English Showmanship/Halter rules are generally the same as those for Western. In 4-H in my state (the bulk of my personal showing experience), English horses are permitted to do their pivot on the forehand rather than the haunches, but that's a technicality and most judges, IME, want to see a pivot on the haunches anyway. Western breeds can most definitely do Showmanship in English gear, and vice-versa; I've done both divisions over the years with the same horses, Morgans, Arabs, and QH's. Halter classes do not differentiate between English and Western, only breed, type, and gender if the show is big enough. Western QH Mares are shown in the same class as English QH Mares. The smallest schooling shows in my area typically have Open Horse Halter and Open Pony Halter, so all breeds, registered and unregistered, all ages of handlers, only differentiated by the size of the animal. 



Horses4Healing said:


> I have a Paint/QH mix that is unregistered and she is def more of an English Horse than a Western one. I want to take her into either Showmanship or Halter at a local schooling show that is relaxed. I've seen classes be done by breeds before and so I was wondering if she would go into a Mixed Breed Class or if shows normally have breed classes done by similar breeds?

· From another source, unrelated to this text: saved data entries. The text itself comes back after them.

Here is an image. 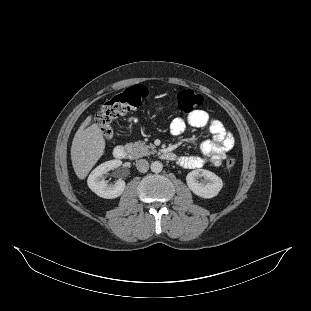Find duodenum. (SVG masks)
Returning <instances> with one entry per match:
<instances>
[{"label":"duodenum","mask_w":311,"mask_h":311,"mask_svg":"<svg viewBox=\"0 0 311 311\" xmlns=\"http://www.w3.org/2000/svg\"><path fill=\"white\" fill-rule=\"evenodd\" d=\"M113 155L116 159H119V160L127 159L128 157H130V153L128 149L123 145L115 146L113 149ZM162 158L165 160L172 161V160H175L176 156L172 152H164L162 154Z\"/></svg>","instance_id":"1"}]
</instances>
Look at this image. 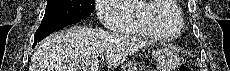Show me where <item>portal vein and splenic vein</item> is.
<instances>
[{
    "label": "portal vein and splenic vein",
    "instance_id": "18ae733b",
    "mask_svg": "<svg viewBox=\"0 0 230 71\" xmlns=\"http://www.w3.org/2000/svg\"><path fill=\"white\" fill-rule=\"evenodd\" d=\"M98 66H99V62H98V60H95V61L93 62V64H92V67L90 68V70H91V71H97ZM82 70H83V71H89V69H87V68H83Z\"/></svg>",
    "mask_w": 230,
    "mask_h": 71
}]
</instances>
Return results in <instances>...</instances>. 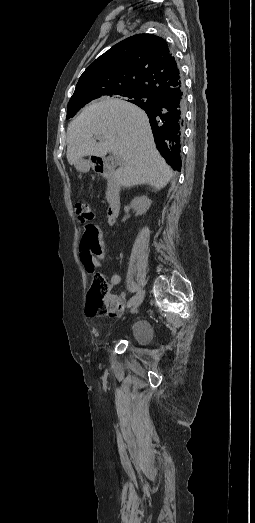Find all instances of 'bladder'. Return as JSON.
I'll use <instances>...</instances> for the list:
<instances>
[{
	"mask_svg": "<svg viewBox=\"0 0 255 523\" xmlns=\"http://www.w3.org/2000/svg\"><path fill=\"white\" fill-rule=\"evenodd\" d=\"M131 337L133 340L148 341L153 337L151 323L146 320L137 323L132 330Z\"/></svg>",
	"mask_w": 255,
	"mask_h": 523,
	"instance_id": "obj_1",
	"label": "bladder"
}]
</instances>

Local schooling shows are excellent to start out with -- they're generally very relaxed, and they're taken by all as a learning experience and a fun time rather than a do-or-die show. In Showmanship, your division will likely depend on your age (here we have Jr. = 8-13, Sr. 14-18, 19 and Over, and Old Timer = 50 and Older) and your gear (English or Western). For Halter, unregistered horses are shown as Mixed Breed or Grade, sometimes in Open gender-specific classes depending on what the show operator has included in the program. Registered horses are required to present proof of registry when entering a breed-specific class. 



Horses4Healing said:


> As far as training for the show, my horse has wonderful ground manners and good confirmation. I know how to train a horse to stand square and have been working on this with her.


That's a great start, and honestly getting a horse to set up quickly and consistently is half the battle at home. :wink: The other tricky thing can be getting the pivot smooth and correct. I do believe there are a few other threads that cover that topic in detail

Hope that's helpful to you! Good luck, and have fun!!


----------



## spurstop (Mar 22, 2012)

Unless a class is designated as "English Showmanship" you should have a western turn-out. 

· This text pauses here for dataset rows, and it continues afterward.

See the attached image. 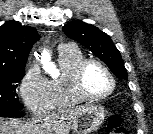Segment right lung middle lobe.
Segmentation results:
<instances>
[{"instance_id":"1","label":"right lung middle lobe","mask_w":153,"mask_h":134,"mask_svg":"<svg viewBox=\"0 0 153 134\" xmlns=\"http://www.w3.org/2000/svg\"><path fill=\"white\" fill-rule=\"evenodd\" d=\"M25 75V69L0 70V109L21 110L16 88Z\"/></svg>"}]
</instances>
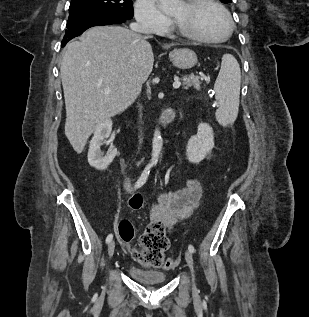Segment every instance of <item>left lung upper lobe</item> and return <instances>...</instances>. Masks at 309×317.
Here are the masks:
<instances>
[{"label": "left lung upper lobe", "instance_id": "left-lung-upper-lobe-1", "mask_svg": "<svg viewBox=\"0 0 309 317\" xmlns=\"http://www.w3.org/2000/svg\"><path fill=\"white\" fill-rule=\"evenodd\" d=\"M223 3H229V2H232V0H221Z\"/></svg>", "mask_w": 309, "mask_h": 317}]
</instances>
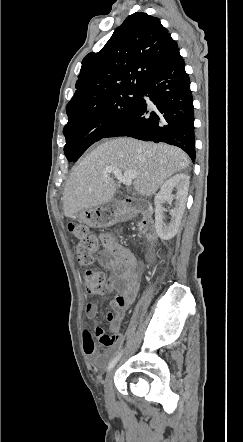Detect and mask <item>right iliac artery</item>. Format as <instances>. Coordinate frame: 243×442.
I'll use <instances>...</instances> for the list:
<instances>
[{"instance_id": "obj_1", "label": "right iliac artery", "mask_w": 243, "mask_h": 442, "mask_svg": "<svg viewBox=\"0 0 243 442\" xmlns=\"http://www.w3.org/2000/svg\"><path fill=\"white\" fill-rule=\"evenodd\" d=\"M121 355H122V351L119 352V353L113 358V360H112V361L109 363V365H108V368H107L108 371H110V370L115 366V364H116V363L118 362V360L120 359Z\"/></svg>"}]
</instances>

Pinto has English Showmanship, APHA and AQHA do not. The other color breeds may have it also.


----------



## EKH15 (Jul 27, 2012)

Halter is a class based on the horse's conformation, grooming, and etc. Showmanship, is a class where you perform a pattern and the judge judges the class on the showman. Hence the name showmanship. This class is about you, and how you show your horse to the judge.


----------